For the record, my hands have never been softer. I wonder if there’s a market for ‘Goat Shit Spa’?
Anyway, I was about halfway through covering the area with manure when it occurred to me that I could modify the bed structure to better suit the materials we had. A conventional no till potato bed is a thick layer of compost or reasonably rotted manure covered with a mulch such as straw or hay. The chitted potatoes are put on top of the compost, and the mulch is pulled together to cover them. The potatoes root down into the manure/compost and the tubers develop there. Generally the limiting factor with this technique is the depth of the layer the potatoes grow in. It’s often used as a technique to grow a staple food while transitioning from lawn to vegetable garden. The grass and weeds die under the thick layers of added materials, while the potatoes grow. What if you have a near limitless supply of manure to use though? We had a huge bale of spoiled hay to use up on this bed, far more than we needed to just mulch that small area. Our limiting factor is the small area of ground free of creeping buttercup, not the materials needed. I decided to see what would happen if I used a layer of manure, a layer of hay, then another layer of manure with a hay mulch over the lot.

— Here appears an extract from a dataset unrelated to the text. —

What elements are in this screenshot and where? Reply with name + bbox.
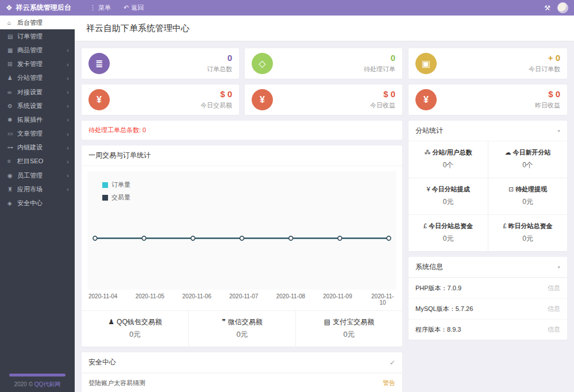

I was spreading the manure I’d already barrowed out, when I went to move the wheelbarrow. I shoved the fork into the ground out of the way when I heard a thud that made my heart sink. I knew that sound. Buried roofing sheet. The area over it was already a foot deep in manure but there was no helping it. Digging it out took the rest of the morning. The new section of baling mesh I found while digging it out took a chunk of the afternoon. Still, by the time the light stared to fade to evening I had the whole bed completed. I’ve left most of the fence stone slabs in behind it to give it a little wind protection, and where the one is missing I’ve left a keyhole indent into the centre of the bed, so we can access the whole bed without having to step on it. Overall I’m rather pleased with it.
Where the raised beds have been built in the main veg garden, we have a serious problem with buttercup. We’ve decided to sheet mulch them with membrane until next year, by which time the buttercup should be dead. I still had some hay left, so next to the raised beds, I made some large mounds of mostly rotted manure and have mulched them with some of the hay. We plan to plant squash and pumpkins through the mulch into the manure compost, and train the plants out over the sheet mulch. That way we can actually get some kind of yield from the beds without uncovering them. That’s the theory anyway. We’ll see how it works in practice.
2 thoughts on “Spud bed, round two.”
That’ll be some magnificent spuds! What varieties did you plant?
We have anya and red duke of york in bags, and sarpo mira for maincrop in the big bed. Nothing tastes as good as fresh dug potatoes!